■ **WORK ITEM**:
Repeat only what runs from the line with "ンは LIXILリフォームショップ アービ" through the last line of the data below, both included, keeping every word as it is and leaving out the pictures.

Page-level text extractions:
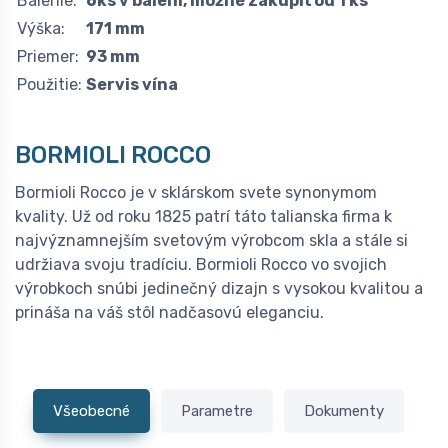
Balenie:
6ks v balení, možné zakúpiť od 1 ks
Výška:
171 mm
Priemer:
93 mm
Použitie:
Servis vína
BORMIOLI ROCCO
Bormioli Rocco je v sklárskom svete synonymom
kvality. Už od roku 1825 patrí táto talianska firma k
najvýznamnejším svetovým výrobcom skla a stále si
udržiava svoju tradíciu. Bormioli Rocco vo svojich
výrobkoch snúbi jedinečný dizajn s vysokou kvalitou a
prináša na váš stôl nadčasovú eleganciu.
Všeobecné
Parametre
Dokumenty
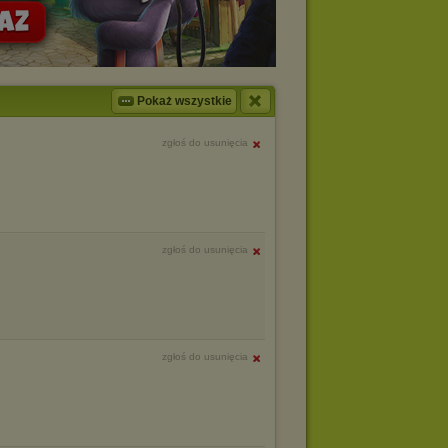
Pokaż wszystkie
zgłoś do usunięcia
zgłoś do usunięcia
zgłoś do usunięcia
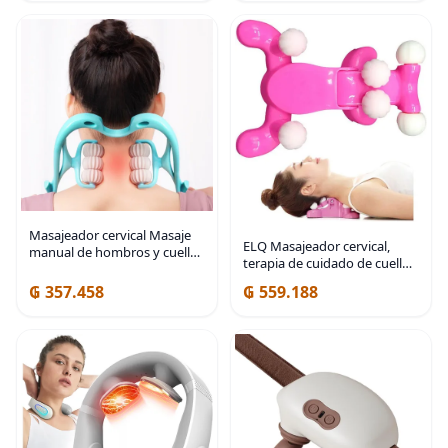
Masajeador cervical Masaje
ELQ Masajeador cervical,
manual de hombros y cuello
terapia de cuidado de cuello
Masaje de cuello
de silicona, relajación,
multifuncional para aliviar el
₲ 357.458
₲ 559.188
hombro cuello corrector, para
dolor de cuello (azul)
aliviar el dolor de cuello y
hombros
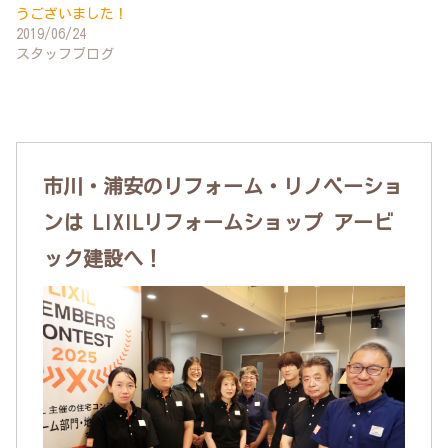
うございました！
2019/06/24
スタッフブログ
市川・浦安のリフォーム・リノベーショ
ンは LIXILリフォームショップ アービ
ック建設へ！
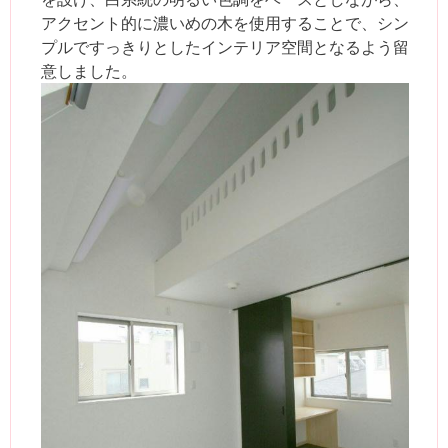
アクセント的に濃いめの木を使用することで、シン
プルですっきりとしたインテリア空間となるよう留
意しました。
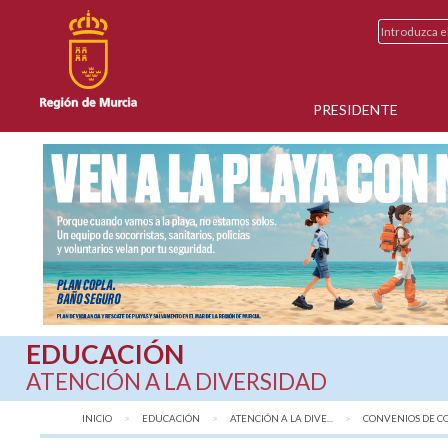
PRESIDENTE
EDUCACIÓN
ATENCIÓN A LA DIVERSIDAD
INICIO
EDUCACIÓN
ATENCIÓN A LA DIVE...
CONVENIOS DE CO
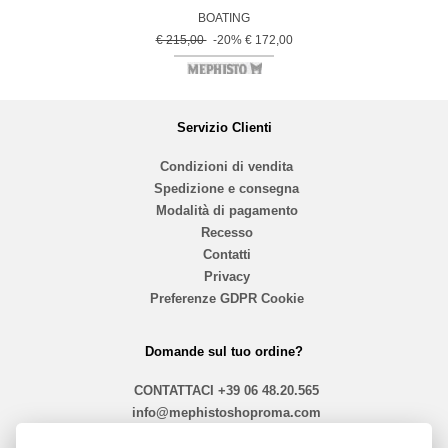
BOATING
€ 215,00
-20% € 172,00
Servizio Clienti
Condizioni di vendita
Spedizione e consegna
Modalità di pagamento
Recesso
Contatti
Privacy
Preferenze GDPR Cookie
Domande sul tuo ordine?
CONTATTACI
+39 06 48.20.565
info@mephistoshoproma.com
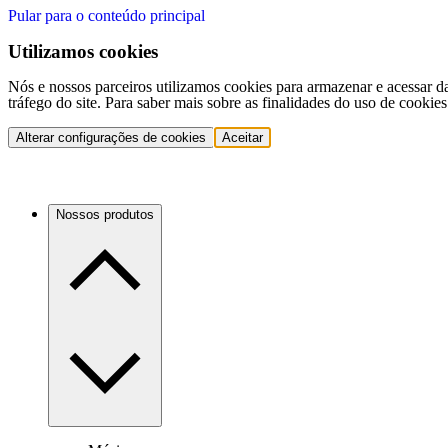
Pular para o conteúdo principal
Utilizamos cookies
Nós e nossos parceiros utilizamos cookies para armazenar e acessar d
tráfego do site. Para saber mais sobre as finalidades do uso de cookie
Alterar configurações de cookies
Aceitar
Nossos produtos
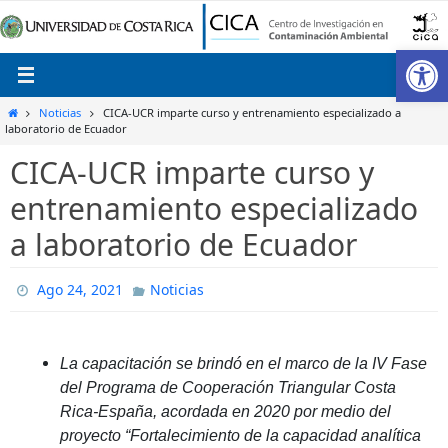
Ir
al
Ab
contenido
Inicio
Noticias
CICA-UCR imparte curso y entrenamiento especializado a
laboratorio de Ecuador
CICA-UCR imparte curso y
entrenamiento especializado
a laboratorio de Ecuador
Ago 24, 2021
Noticias
La capacitación se brindó en el marco de la IV Fase
del Programa de Cooperación Triangular Costa
Rica-España, acordada en 2020 por medio del
proyecto “Fortalecimiento de la capacidad analítica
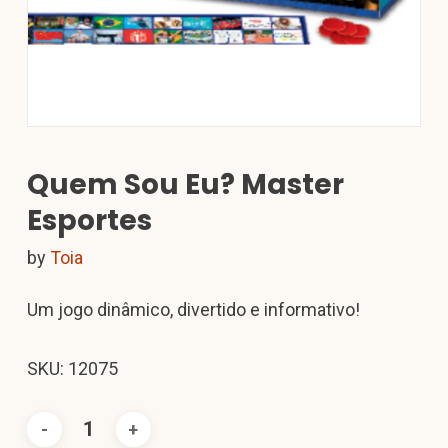
Quem Sou Eu? Master
Esportes
by
Toia
Um jogo dinâmico, divertido e informativo!
SKU: 12075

■ **YOUR RESPONSE**:
ンは LIXILリフォームショップ アービ
ック建設へ！
アクセント的に濃いめの木を使用することで、シン
プルですっきりとしたインテリア空間となるよう留
意しました。
PRESIDENTE
EDUCACIÓN
ATENCIÓN A LA DIVERSIDAD
INICIO
EDUCACIÓN
ATENCIÓN A LA DIVE...
CONVENIOS DE CO
BOATING
€ 215,00
-20% € 172,00
Servizio Clienti
Condizioni di vendita
Spedizione e consegna
Modalità di pagamento
Recesso
Contatti
Privacy
Preferenze GDPR Cookie
Domande sul tuo ordine?
CONTATTACI
+39 06 48.20.565
info@mephistoshoproma.com
Pular para o conteúdo principal
Utilizamos cookies
Nós e nossos parceiros utilizamos cookies para armazenar e acessar d
tráfego do site. Para saber mais sobre as finalidades do uso de cookie
Alterar configurações de cookies
Aceitar
Nossos produtos
Ir
al
Ab
contenido
Inicio
Noticias
CICA-UCR imparte curso y entrenamiento especializado a
laboratorio de Ecuador
CICA-UCR imparte curso y
entrenamiento especializado
a laboratorio de Ecuador
Ago 24, 2021
Noticias
La capacitación se brindó en el marco de la IV Fase
del Programa de Cooperación Triangular Costa
Rica-España, acordada en 2020 por medio del
proyecto “Fortalecimiento de la capacidad analítica
Quem Sou Eu? Master
Esportes
by
Toia
Um jogo dinâmico, divertido e informativo!
SKU: 12075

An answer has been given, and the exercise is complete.